The Hill District is the Little Italy of St. Louis and is known for serving up highly regarded eats in the neighborhood’s numerous restaurants. Although The Hill is known more as the home of toasted ravioli, Gioia’s has staked its claim as the home of hot salami and after partaking of their scrumptious sandwiches, I have no reason to dispute them. In my opinion, these folks can go head to head with any Italian deli in the country.
There are a number of items on the Gioia’s menu, most of which feature their high quality meats. I doubt you would go wrong with any of them, but the hot salami is their signature offering. The original recipe, brought to St. Louis by the Gioia family was known as Salam de Testa, first served in their little neighborhood grocery and then featured on sandwiches when they later added a lunch counter to their business. Now known simply as hot salami, that original recipe still reigns supreme at the iconic Hill sandwich shop.

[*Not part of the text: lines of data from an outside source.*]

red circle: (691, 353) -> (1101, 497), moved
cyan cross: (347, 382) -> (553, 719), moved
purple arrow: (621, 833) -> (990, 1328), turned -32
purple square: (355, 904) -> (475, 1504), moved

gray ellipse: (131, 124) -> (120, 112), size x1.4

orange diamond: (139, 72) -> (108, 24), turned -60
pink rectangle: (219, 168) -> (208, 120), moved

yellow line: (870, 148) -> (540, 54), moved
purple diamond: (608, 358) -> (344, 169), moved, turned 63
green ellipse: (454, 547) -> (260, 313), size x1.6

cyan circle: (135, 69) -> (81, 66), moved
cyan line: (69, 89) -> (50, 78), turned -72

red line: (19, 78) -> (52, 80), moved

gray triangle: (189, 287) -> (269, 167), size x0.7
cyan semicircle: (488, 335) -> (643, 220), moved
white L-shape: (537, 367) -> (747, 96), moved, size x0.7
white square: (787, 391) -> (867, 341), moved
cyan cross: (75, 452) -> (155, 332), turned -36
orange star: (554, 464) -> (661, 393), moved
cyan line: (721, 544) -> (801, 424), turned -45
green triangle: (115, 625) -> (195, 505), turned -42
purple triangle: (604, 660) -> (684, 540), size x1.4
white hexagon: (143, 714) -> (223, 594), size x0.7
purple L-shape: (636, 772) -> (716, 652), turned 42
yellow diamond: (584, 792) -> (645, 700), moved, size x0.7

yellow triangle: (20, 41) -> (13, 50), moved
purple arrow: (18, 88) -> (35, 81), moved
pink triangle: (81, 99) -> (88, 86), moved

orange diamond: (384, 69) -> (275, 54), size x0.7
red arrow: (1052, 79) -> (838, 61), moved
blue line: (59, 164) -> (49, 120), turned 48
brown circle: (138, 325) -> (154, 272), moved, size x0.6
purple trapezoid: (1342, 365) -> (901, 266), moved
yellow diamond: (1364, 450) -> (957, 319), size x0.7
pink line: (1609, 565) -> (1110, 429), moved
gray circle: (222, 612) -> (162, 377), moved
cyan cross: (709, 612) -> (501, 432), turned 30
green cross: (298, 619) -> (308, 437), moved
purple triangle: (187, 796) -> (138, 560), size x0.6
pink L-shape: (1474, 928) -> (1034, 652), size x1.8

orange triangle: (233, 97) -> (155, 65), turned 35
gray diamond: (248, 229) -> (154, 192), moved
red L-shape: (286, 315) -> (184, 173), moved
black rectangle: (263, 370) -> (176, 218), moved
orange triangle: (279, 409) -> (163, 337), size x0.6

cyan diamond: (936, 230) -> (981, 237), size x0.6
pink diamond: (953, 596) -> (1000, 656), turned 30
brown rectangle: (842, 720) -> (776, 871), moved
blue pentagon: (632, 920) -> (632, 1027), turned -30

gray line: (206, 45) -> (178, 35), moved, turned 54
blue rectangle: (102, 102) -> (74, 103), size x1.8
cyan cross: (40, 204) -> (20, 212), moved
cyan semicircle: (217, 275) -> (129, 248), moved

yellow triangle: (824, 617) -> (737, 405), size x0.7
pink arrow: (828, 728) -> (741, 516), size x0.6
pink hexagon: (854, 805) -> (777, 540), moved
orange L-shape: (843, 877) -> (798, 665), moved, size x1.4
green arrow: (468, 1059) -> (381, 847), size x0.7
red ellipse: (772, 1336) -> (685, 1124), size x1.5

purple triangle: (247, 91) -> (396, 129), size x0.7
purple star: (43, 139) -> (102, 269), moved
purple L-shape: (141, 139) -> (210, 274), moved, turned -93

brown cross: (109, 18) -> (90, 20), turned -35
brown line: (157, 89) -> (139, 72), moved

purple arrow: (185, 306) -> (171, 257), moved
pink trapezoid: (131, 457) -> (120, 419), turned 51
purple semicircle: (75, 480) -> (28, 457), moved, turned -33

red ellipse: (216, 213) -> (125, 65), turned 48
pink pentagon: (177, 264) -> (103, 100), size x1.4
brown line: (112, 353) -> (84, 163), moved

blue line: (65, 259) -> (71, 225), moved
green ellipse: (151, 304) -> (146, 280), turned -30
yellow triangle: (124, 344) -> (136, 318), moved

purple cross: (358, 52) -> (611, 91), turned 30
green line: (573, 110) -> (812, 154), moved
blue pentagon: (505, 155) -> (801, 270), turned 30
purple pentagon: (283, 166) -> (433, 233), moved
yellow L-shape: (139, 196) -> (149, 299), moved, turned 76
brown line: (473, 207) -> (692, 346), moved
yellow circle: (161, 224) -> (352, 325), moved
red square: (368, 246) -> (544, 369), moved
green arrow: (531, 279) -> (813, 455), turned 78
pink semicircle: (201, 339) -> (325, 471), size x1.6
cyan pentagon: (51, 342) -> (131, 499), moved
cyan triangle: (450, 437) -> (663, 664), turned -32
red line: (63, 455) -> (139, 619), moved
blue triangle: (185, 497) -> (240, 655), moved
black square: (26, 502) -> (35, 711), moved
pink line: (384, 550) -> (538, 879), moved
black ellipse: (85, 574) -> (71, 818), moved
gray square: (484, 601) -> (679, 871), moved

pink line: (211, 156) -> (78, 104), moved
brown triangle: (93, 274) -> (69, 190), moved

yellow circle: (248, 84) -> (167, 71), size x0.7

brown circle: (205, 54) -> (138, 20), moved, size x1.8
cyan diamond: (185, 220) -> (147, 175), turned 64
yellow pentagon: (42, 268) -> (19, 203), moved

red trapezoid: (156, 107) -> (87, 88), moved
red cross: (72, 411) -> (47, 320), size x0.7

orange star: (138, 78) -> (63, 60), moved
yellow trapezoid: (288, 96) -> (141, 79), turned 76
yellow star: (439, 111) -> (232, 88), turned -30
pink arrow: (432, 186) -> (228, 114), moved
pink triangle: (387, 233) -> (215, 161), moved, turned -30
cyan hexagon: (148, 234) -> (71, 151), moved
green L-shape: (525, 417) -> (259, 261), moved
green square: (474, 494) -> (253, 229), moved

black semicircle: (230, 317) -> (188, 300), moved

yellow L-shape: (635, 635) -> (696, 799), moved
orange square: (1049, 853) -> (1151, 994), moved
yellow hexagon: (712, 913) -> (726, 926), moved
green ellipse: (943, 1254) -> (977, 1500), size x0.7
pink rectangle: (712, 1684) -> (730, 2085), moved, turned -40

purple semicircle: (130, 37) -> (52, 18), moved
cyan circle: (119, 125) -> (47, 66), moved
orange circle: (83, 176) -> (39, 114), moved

If you were to walk into a location of a typical American sub sandwich franchise, you could easily spend seven or eight bucks on an unexciting, uninspired hunk of bread, layered with mediocre quality meats and toppings. Meh. Nothing to write home about. Overpriced. You get the picture. For roughly the same cost, Gioia’s serves you a deli meat masterpiece. They’ll top it the way you want it, but with premium quality ingredients and, be forewarned, the sandwiches are large. One of their thick, juicy, hot salami sandwiches could be a shared meal for many couples, particularly if you add a drink and bag of chips. I’ve eaten a whole sandwich myself, but I could have (should have?) saved half for later.
When I think of serious sandwiches, only a few places come to mind. Schwartz’s Deli in Montreal (smoked meat), Katz’s Deli in Manhattan (pastrami), Central Grocery in New Orleans (muffaletta) and Geno’s in Philadelphia (cheesesteak). Gioia’s Deli, with their hot salami, belongs in the same ranks as these renowned establishments. In short, it’s a sandwich to remember.